## Task objective
Restate word for word the lines of the records below, starting at the line that contains "שידת צד בעיצוב נורדי שחור" and ending at the line that contains "카메라 업계에도 불어닥친 변화의 바람.", with both of those lines included and nothing else.

Extracted page text data
= Beginning of Section =

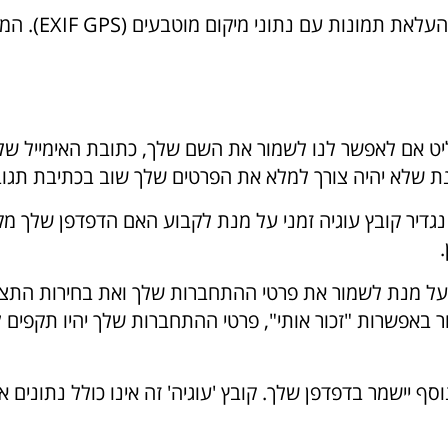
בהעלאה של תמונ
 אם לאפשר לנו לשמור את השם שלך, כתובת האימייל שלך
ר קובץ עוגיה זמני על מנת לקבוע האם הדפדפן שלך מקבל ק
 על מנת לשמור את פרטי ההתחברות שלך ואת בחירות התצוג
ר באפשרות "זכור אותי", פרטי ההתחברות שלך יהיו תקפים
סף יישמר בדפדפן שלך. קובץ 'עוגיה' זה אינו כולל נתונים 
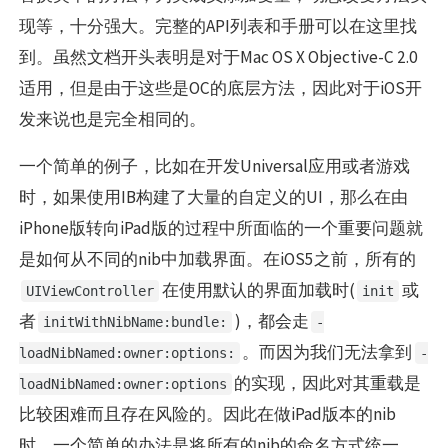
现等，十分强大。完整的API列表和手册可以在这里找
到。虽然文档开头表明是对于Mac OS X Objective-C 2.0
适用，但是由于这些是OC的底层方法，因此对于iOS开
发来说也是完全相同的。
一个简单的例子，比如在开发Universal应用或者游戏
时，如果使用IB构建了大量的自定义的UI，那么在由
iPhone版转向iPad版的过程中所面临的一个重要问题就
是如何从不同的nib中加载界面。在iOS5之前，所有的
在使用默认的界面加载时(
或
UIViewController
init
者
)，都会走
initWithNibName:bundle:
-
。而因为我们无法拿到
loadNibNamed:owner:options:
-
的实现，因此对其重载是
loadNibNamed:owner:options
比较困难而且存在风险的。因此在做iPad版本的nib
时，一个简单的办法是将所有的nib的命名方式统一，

= End of Section =
= Beginning of Section =

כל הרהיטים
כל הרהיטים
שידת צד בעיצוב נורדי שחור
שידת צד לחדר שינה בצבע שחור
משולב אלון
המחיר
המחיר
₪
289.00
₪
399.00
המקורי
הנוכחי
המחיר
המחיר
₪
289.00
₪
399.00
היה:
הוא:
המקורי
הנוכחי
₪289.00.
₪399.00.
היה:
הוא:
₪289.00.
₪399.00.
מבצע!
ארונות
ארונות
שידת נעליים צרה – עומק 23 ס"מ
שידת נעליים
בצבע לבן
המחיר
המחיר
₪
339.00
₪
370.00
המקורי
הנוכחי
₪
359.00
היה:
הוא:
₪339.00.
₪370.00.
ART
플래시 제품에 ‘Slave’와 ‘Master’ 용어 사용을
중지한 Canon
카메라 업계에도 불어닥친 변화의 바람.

= End of Section =
= Beginning of Section =

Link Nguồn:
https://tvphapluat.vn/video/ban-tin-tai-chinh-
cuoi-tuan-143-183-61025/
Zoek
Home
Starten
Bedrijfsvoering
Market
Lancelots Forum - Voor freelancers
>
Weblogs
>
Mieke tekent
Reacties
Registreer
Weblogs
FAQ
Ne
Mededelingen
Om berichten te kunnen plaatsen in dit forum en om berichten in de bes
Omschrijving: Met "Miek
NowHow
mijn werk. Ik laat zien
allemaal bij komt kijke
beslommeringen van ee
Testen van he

= End of Section =

## Response to this exercise
שידת צד בעיצוב נורדי שחור
שידת צד לחדר שינה בצבע שחור
משולב אלון
המחיר
המחיר
₪
289.00
₪
399.00
המקורי
הנוכחי
המחיר
המחיר
₪
289.00
₪
399.00
היה:
הוא:
המקורי
הנוכחי
₪289.00.
₪399.00.
היה:
הוא:
₪289.00.
₪399.00.
מבצע!
ארונות
ארונות
שידת נעליים צרה – עומק 23 ס"מ
שידת נעליים
בצבע לבן
המחיר
המחיר
₪
339.00
₪
370.00
המקורי
הנוכחי
₪
359.00
היה:
הוא:
₪339.00.
₪370.00.
ART
플래시 제품에 ‘Slave’와 ‘Master’ 용어 사용을
중지한 Canon
카메라 업계에도 불어닥친 변화의 바람.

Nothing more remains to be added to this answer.